Ok, let’s check in on the damage this month.

Assets

House $310,000
RRSP $14,500
LIRA $8,600
Pension $5200
Wife’s RRSP $6600
Wife’s Investment Account $5900
My Investment Account $7100
High Interest Savings Account $3000

Debt
Mortgage $138,500
HELOC $3300

Therefore my net worth now stands at $219,000 for the end of October 2008. That is an decrease of -$8,200 or 3.6% from my last update.  My year to date net worth increase now stands at 1.9%.

Well the damage here isn’t a bad as I initially expected.  The local housing market is a bit of a mess.  You got older high listing and a few desperate people selling at very low prices.  Hence getting a market value on my home was almost impossible to determine in any exact fashion.  Yet as an overall level my last estimate of my house value is likely still approximately correct.

My investment accounts and RRSP’s keep sinking like stones, but I keep buying as things drop.  The rebalance on my RRSP accounts should be interesting at the end of the year.  On the investment side we’ve picked up two new stocks: CDL.B and APF.UN.  Both had been on my watch list for some time.  I’m really glad I didn’t pick up any APF.UN until after they cut their distribution by 74%.

Overall I’m amazed that our net worth for the year still have a positive value after all of this mess.  Obviously if it sinks much further this year will be a complete loss.

For more details see the following graphs (click to see a larger version).

4 thoughts on “Net Worth Update – Oct 2008”

  1. Just two little comments on stuff you said:

    “I keep buying as things drop.”

    This is usually a big no no in investing circles. Especially the technical ones. You STOP buying when things drop and you restart when they go up! Catching falling knives hurts, lets hope you dont have to learn the hard way. Please dont buy into the “im lowering my avreage” BS too either.

    “I’m really glad I didn’t pick up any APF.UN until after they cut their distribution by 74%.”

    Again with the buying of citrus stocks… Why would you ever buy into a company who just cut distribution by 74% ??? Whats saying they wont do it again. Maybe wait to buy when they have a little upside ?

    Anyway, maybe im just too technical in my investment decisions.

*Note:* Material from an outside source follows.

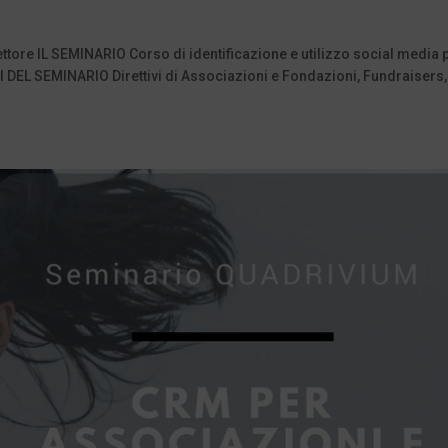
tore IL SEMINARIO Corso di identificazione e utilizzo social media p
DEL SEMINARIO Direttivi di Associazioni e Fondazioni, Fundraisers,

    Best luck with your investments.

  2. I noticed you have Pension listed in your net worth assessment. I myself will be collecting a pension at the end of my 20 year contract. It is 40% of my 5 best years. It is then indexed after 5 years. Anyway if I were to take my current pay I’d receive around 2100$ a month gross. Is this the amount I’d put into my net worth calculations?

  3. There are many urban myths about the market such as “don’t buy a falling knife”. Do the math. For example, buy at -40%, market goes to -80%, use typical market recovery times from historical records. Approach it like an engineer. Ask the “falling knife” guys to show you the math.

    CM

  4. Icarus,

    So I have a question for you then. How do you know when things are going up or if it is just another in term spike? Rather than wait for the bottom or try to find when things are recovering I’m keeping to my base plan and keep putting in money at regular times. Obviously I’m usually waiting for a large down day before buying in but that is as close to market timing as I get.

    I’m not worried about APF.UN cutting again. I understand what they do and where the money is going. I decided a price that was reasonable to me and then invested. I don’t worry it is keeps sliding a bit after I buy.

    Rob G,

    Mmm, defined benefit pensions are difficult to include in the net worth because they represent a future value of a contract which shifts in value over the years.

    Perhaps a crude way of doing it is to use your current salary and calculate your yearly payout in the future. Then using a 4% payout find out how much cash you would need as a pool to generate that money (so if you get about $2100/month that would mean a payout pool of $630,000). Then use a present value calculation with a set % such as seven and calculate its current worth. Then include that in your net worth calculation (assuming 20 years that would be about $163,000). It won’t be correct, but it should get you in the ball park. Any one else come across a good method to do this?

    CM,

    I somewhat agree. There are cases where something was overvalued to begin with that you shouldn’t try to buy at it drops (ie: Nortel).